Task directions:
Each line from the one holding "الاستهلاكية والحلول التقنية المبتكرة." to the end of the data below must be output verbatim, with no other lines.

Record excerpts:
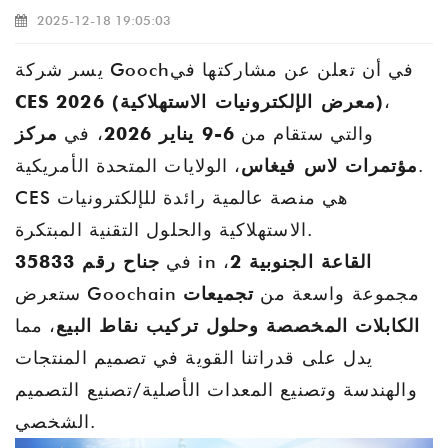
2025-12-18 19:05:03
يسر شركة Goochفي أن تعلن عن مشاركتها في
،
CES 2026 (معرض الإلكترونيات الاستهلاكية)
والتي ستقام من
6-9 يناير 2026
، في
مركز
مؤتمرات لاس فيغاس
، الولايات المتحدة الأمريكية.
CES هي منصة عالمية رائدة للإلكترونيات
الاستهلاكية والحلول التقنية المبتكرة.
القاعة الجنوبية 2
،
in
في
جناح رقم 35833
ستعرض Goochain مجموعة واسعة من
تجميعات
الكابلات المخصصة وحلول تركيب نقاط البيع
، مما
يدل على قدراتنا القوية في تصميم المنتجات
والهندسة وتصنيع المعدات الأصلية/تصنيع التصميم
الشخصي.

Task solution:
الاستهلاكية والحلول التقنية المبتكرة.
القاعة الجنوبية 2
،
in
في
جناح رقم 35833
ستعرض Goochain مجموعة واسعة من
تجميعات
الكابلات المخصصة وحلول تركيب نقاط البيع
، مما
يدل على قدراتنا القوية في تصميم المنتجات
والهندسة وتصنيع المعدات الأصلية/تصنيع التصميم
الشخصي.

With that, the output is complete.